As more entrepreneurs and tech companies focus on cost and convenience, we’ll see greater acceptance in the marketplace. In turn, this will open new doors and increase pressure on those in leadership positions to make room for AI.
3. Money isn’t a problem
While there are certainly some smaller companies and less connected innovators who are having trouble funding their ideas, money really isn’t a problem with AI. Tech giants like IBM, Alphabet, Philips, and a variety of pharmaceutical companies are pouring billions of dollars into various startups and products. According to estimates from Frost & Sullivan, the market for AI in health care and life sciences is expected to grow by 40 percent per year, to $6.6 billion by 2021.
4. Early applications emphasizing diagnoses
AI can go in dozens of different directions, but when you take an expansive look at the present landscape, it’s easy to identify the bigger trends.

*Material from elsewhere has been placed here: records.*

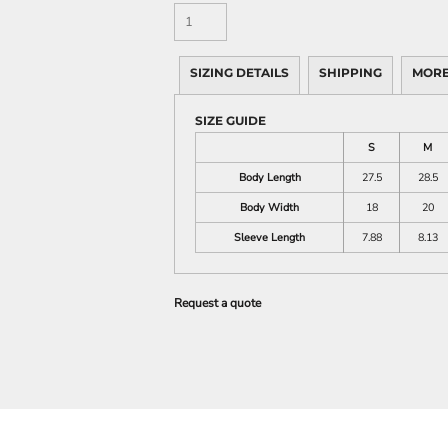
SIZING DETAILS
SHIPPING
MORE
SIZE GUIDE
S
M
Body Length
27.5
28.5
Body Width
18
20
Sleeve Length
7.88
8.13
Request a quote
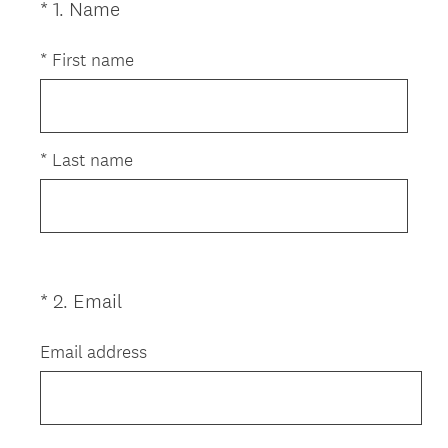
(
*
1
.
Name
Question
R
Title
e
*
First name
q
u
i
r
*
Last name
e
d
.
)
(
*
2
.
Email
Question
R
Title
e
Email address
q
u
i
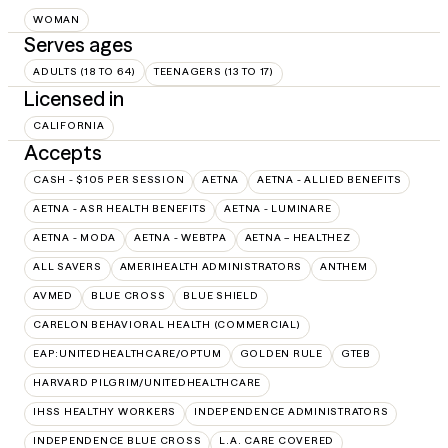
WOMAN
Serves ages
ADULTS (18 TO 64)
TEENAGERS (13 TO 17)
Licensed in
CALIFORNIA
Accepts
CASH - $105 PER SESSION
AETNA
AETNA - ALLIED BENEFITS
AETNA - ASR HEALTH BENEFITS
AETNA - LUMINARE
AETNA - MODA
AETNA - WEBTPA
AETNA – HEALTHEZ
ALL SAVERS
AMERIHEALTH ADMINISTRATORS
ANTHEM
AVMED
BLUE CROSS
BLUE SHIELD
CARELON BEHAVIORAL HEALTH (COMMERCIAL)
EAP:UNITEDHEALTHCARE/OPTUM
GOLDEN RULE
GTEB
HARVARD PILGRIM/UNITEDHEALTHCARE
IHSS HEALTHY WORKERS
INDEPENDENCE ADMINISTRATORS
INDEPENDENCE BLUE CROSS
L.A. CARE COVERED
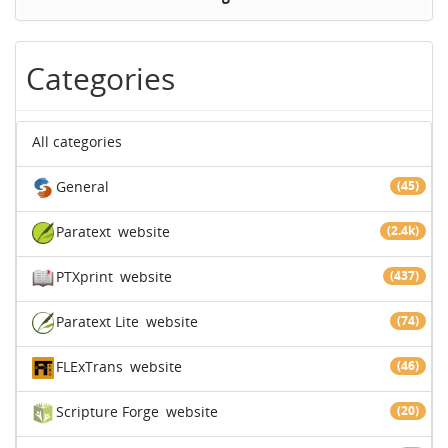
Categories
All categories
General
(45)
Paratext
website
(2.4k)
PTXprint
website
(437)
Paratext Lite
website
(74)
FLExTrans
website
(46)
Scripture Forge
website
(20)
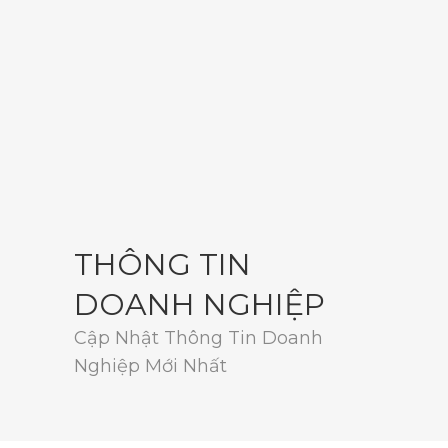
THÔNG TIN
DOANH NGHIỆP
Cập Nhật Thông Tin Doanh
Nghiệp Mới Nhất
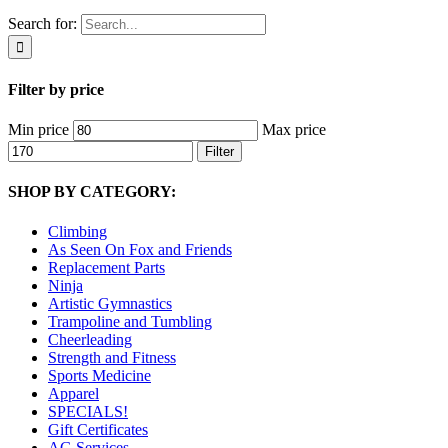
Search for:
Filter by price
Min price
Max price
Filter
SHOP BY CATEGORY:
Climbing
As Seen On Fox and Friends
Replacement Parts
Ninja
Artistic Gymnastics
Trampoline and Tumbling
Cheerleading
Strength and Fitness
Sports Medicine
Apparel
SPECIALS!
Gift Certificates
AG Services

“To date, the sweet spot in health care AI has been pairing algorithms with structured exercises in reading patient data and medical images to train machines to detect abnormalities. This training is called ‘deep learning,’” health care consultant Brian Scogland explains. “In the same way, algorithms are being used to sift through vast amounts of medical literature to inform treatment decisions where it would be too onerous a task to have a human read through the same journals.”
MedyMatch is a great example of a company that’s finding success in this space. Their goal is to “[Bring] accuracy to physicians and capacity to health care to prevent chronic conditions and improve patient outcomes with the right treatment at the right time.”
They do this by creating AI-driven diagnostic tools that leverage 3D imaging, patient-specific data, and machine learning to deliver precise advice that medical teams can use to improve care.
The competition in this space is heated and there’s a race to see who can deliver the most accurate and consistent results first. We should view this high level of competition as a positive thing for everyone involved.
The future of medicine is near
A future where AI and health care harmoniously work together to provide exceptional, reliable, and cost-effective care to communities and their patients isn’t far off. As some of today’s technologies prove, the innovation is already here. As soon as the industry removes some of the major challenges and roadblocks, growth will follow.
Larry Alton is a contributing writer at VentureBeat covering artificial intelligence.